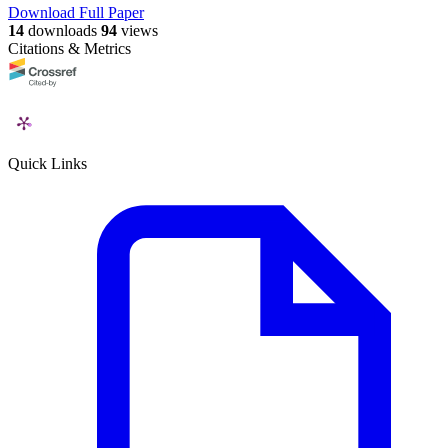
Download Full Paper
14
downloads
94
views
Citations & Metrics
Quick Links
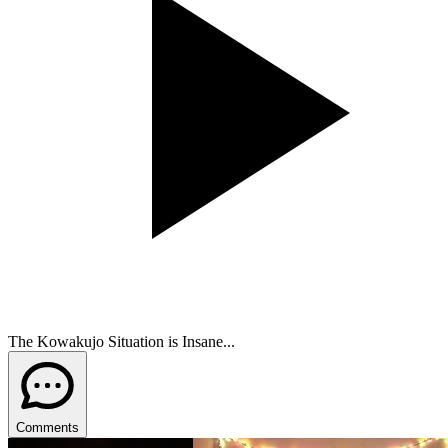
The Kowakujo Situation is Insane...
Comments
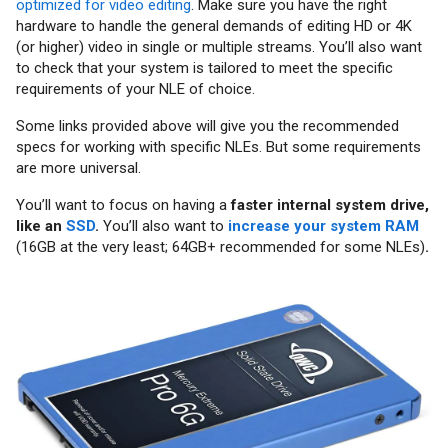
optimized for video editing
. Make sure you have the right
hardware to handle the general demands of editing HD or 4K
(or higher) video in single or multiple streams. You’ll also want
to check that your system is tailored to meet the specific
requirements of your NLE of choice.
Some links provided above will give you the recommended
specs for working with specific NLEs. But some requirements
are more universal.
You’ll want to focus on having a
faster internal system drive,
like an
SSD
.
You’ll also want to
increase your system RAM
(16GB at the very least; 64GB+ recommended for some NLEs)
.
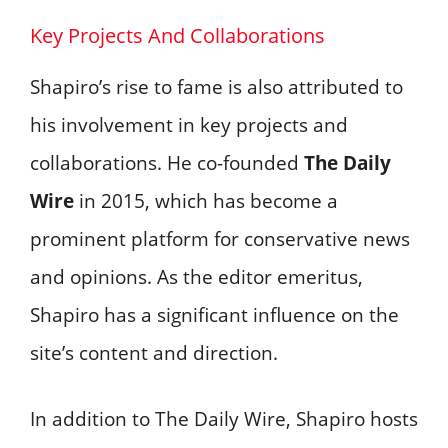
Key Projects And Collaborations
Shapiro’s rise to fame is also attributed to
his involvement in key projects and
collaborations. He co-founded
The Daily
Wire
in 2015, which has become a
prominent platform for conservative news
and opinions. As the editor emeritus,
Shapiro has a significant influence on the
site’s content and direction.
In addition to The Daily Wire, Shapiro hosts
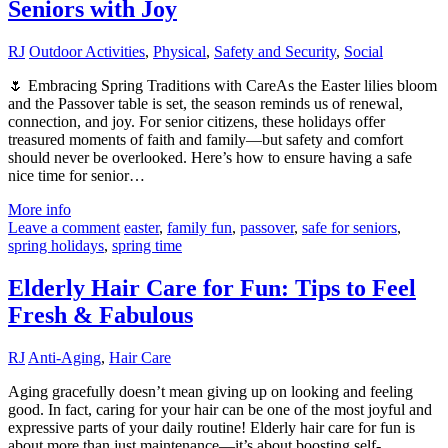
Seniors with Joy
RJ
Outdoor Activities
,
Physical
,
Safety and Security
,
Social
🌷 Embracing Spring Traditions with CareAs the Easter lilies bloom
and the Passover table is set, the season reminds us of renewal,
connection, and joy. For senior citizens, these holidays offer
treasured moments of faith and family—but safety and comfort
should never be overlooked. Here’s how to ensure having a safe
nice time for senior…
More info
Leave a comment
easter
,
family fun
,
passover
,
safe for seniors
,
spring holidays
,
spring time
Elderly Hair Care for Fun: Tips to Feel
Fresh & Fabulous
RJ
Anti-Aging
,
Hair Care
Aging gracefully doesn’t mean giving up on looking and feeling
good. In fact, caring for your hair can be one of the most joyful and
expressive parts of your daily routine! Elderly hair care for fun is
about more than just maintenance—it’s about boosting self-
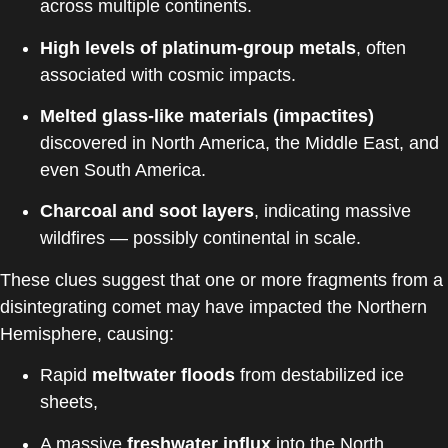
across multiple continents.
High levels of platinum-group metals
, often
associated with cosmic impacts.
Melted glass-like materials (impactites)
discovered in North America, the Middle East, and
even South America.
Charcoal and soot layers
, indicating massive
wildfires — possibly continental in scale.
These clues suggest that one or more fragments from a
disintegrating comet may have impacted the Northern
Hemisphere, causing:
Rapid
meltwater floods
from destabilized ice
sheets,
A massive
freshwater influx
into the North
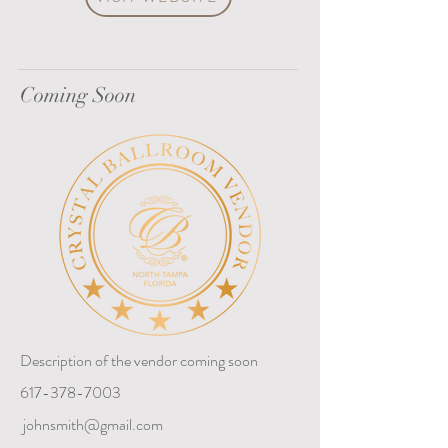
Coming Soon
Description of the vendor coming soon
617-378-7003
johnsmith@gmail.com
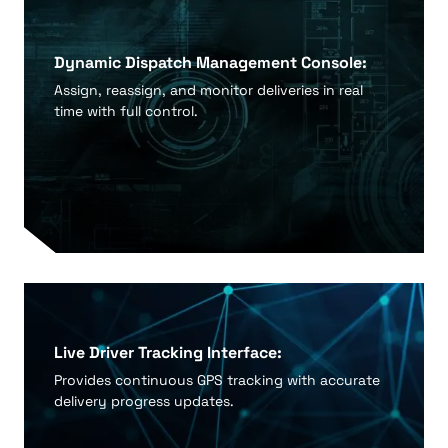
Dynamic Dispatch Management Console:
Assign, reassign, and monitor deliveries in real
time with full control.
Live Driver Tracking Interface:
Provides continuous GPS tracking with accurate
delivery progress updates.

#### [WORK TO COMPLETE]
Copy each line of the listing in which the word "NLEs" can be found.

#### [SOLVED EXERCISE]
specs for working with specific NLEs. But some requirements
(16GB at the very least; 64GB+ recommended for some NLEs)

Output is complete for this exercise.